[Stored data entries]
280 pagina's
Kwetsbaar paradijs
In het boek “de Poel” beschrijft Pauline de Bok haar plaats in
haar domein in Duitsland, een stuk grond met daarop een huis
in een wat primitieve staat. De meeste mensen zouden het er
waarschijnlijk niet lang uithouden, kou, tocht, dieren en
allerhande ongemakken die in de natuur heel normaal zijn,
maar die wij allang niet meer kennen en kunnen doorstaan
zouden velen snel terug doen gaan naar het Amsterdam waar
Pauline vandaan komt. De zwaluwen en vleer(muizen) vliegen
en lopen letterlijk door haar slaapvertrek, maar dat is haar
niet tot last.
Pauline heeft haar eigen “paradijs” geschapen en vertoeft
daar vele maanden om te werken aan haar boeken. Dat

...

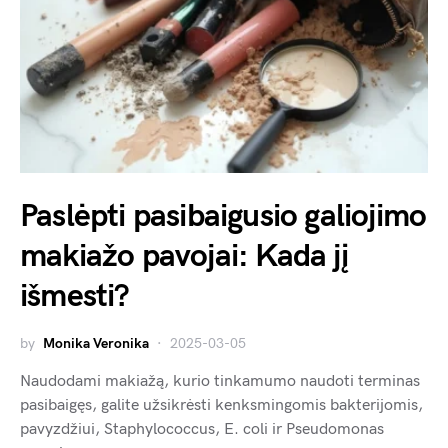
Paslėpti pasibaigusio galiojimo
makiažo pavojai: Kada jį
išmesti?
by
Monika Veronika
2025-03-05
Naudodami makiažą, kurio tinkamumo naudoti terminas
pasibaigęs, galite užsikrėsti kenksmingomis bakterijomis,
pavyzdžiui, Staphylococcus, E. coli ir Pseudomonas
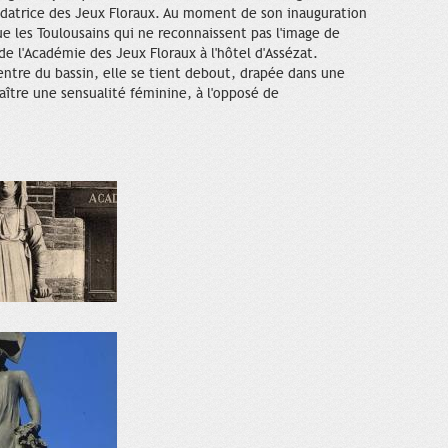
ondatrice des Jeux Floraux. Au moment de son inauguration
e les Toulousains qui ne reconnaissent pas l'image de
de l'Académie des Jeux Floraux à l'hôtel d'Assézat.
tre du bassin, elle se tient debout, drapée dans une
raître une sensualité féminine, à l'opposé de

## What you are asked to do
Using the records above, return verbatim only the part that opens with the line containing "Naudodami makiažą, kurio" and closes with the line containing "raître une sensualité féminine, à l'opposé de"; pictures stay out.

## Final answer
Naudodami makiažą, kurio tinkamumo naudoti terminas
pasibaigęs, galite užsikrėsti kenksmingomis bakterijomis,
pavyzdžiui, Staphylococcus, E. coli ir Pseudomonas
ondatrice des Jeux Floraux. Au moment de son inauguration
e les Toulousains qui ne reconnaissent pas l'image de
de l'Académie des Jeux Floraux à l'hôtel d'Assézat.
tre du bassin, elle se tient debout, drapée dans une
raître une sensualité féminine, à l'opposé de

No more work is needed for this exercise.